人気タレントと自治体首長、あの人たちの育休は、どっち?!

育休
制度の違いはあれど、育児のために仕事を休むことを「育休」といいます
ここまで、育休には「育児休業」と「育児休暇」の二つが存在する。そして、その二つは同じような意味合いで用いられることが多いですが、実は全く似て非なるものであるということを解説してきました。
では、育休パパとして芸能界の話題をさらったタレントのつるの剛士さんと、そして自治体首長として初めて育休宣言をした文京区の成沢広修区長は、どちらの育休に当てはまるのでしょうか。
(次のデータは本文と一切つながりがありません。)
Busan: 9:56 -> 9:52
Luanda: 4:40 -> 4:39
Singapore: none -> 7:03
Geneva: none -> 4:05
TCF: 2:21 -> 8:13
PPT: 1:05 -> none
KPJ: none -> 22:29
まずはタレントのつるの剛士さんの場合ですが、一般的に芸能人は個人事業主です。芸能事務所に雇用されているのであれば労働者として労働基準法が適用されたり雇用保険に加入できますが、週40時間労働を守っていたり仕事が無いからといって失業保険の給付を受けたりしている芸能人は聞いたことがありませんよね。
よって、断言はできませんが、つるの剛士さんの場合の育休は、「育児休暇」であると考えられます。
要するに、赤ちゃんが生まれるまではバリバリ働いて、2ヶ月間は育児のために休めるよう、所属芸能事務所に仕事量を調整してもらっただけ。もちろん休暇中にも断れない仕事は引き受けていたでしょうし、育休中の収入に関しても計画的に考えてきたのでしょう。また、ご本人もインタビューで答えていましたが、もちろん育児以外にもやることはやっていたと思います。

自治体首長の育休は、どっちになるの?!

これに対し、文京区の成沢広修区長の場合はどうかというと、まだ取得前ではありますが、こちらも育児休暇の意味合いが強いものになると思います。
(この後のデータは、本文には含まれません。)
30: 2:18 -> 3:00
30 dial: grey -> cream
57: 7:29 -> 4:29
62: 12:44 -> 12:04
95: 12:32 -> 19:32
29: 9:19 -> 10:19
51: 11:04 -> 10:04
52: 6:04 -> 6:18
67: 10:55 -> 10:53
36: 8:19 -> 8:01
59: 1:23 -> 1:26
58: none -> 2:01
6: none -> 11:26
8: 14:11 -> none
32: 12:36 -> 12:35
4月から約2週間の育休取得を宣言した成沢区長。記者会見では育休取得の理由として、「職員が育休を取ってもキャリアロスが発生しないことを、トップ自らの行動で示したかった」と説明していますが、区長といえば非常に責任の重い仕事ですから、休暇中であっても区長決裁が必要な場合や地震などの緊急時には出勤するとしています。
危機管理の問題もあるので、休暇中であっても報告や連絡、相談を受けることも多いでしょうから、完全に仕事を休業するという選択はできるまずもありません。よって、こちらの場合も休暇を取得しその間に育児をするという「育児休暇」に近いものとなるようです。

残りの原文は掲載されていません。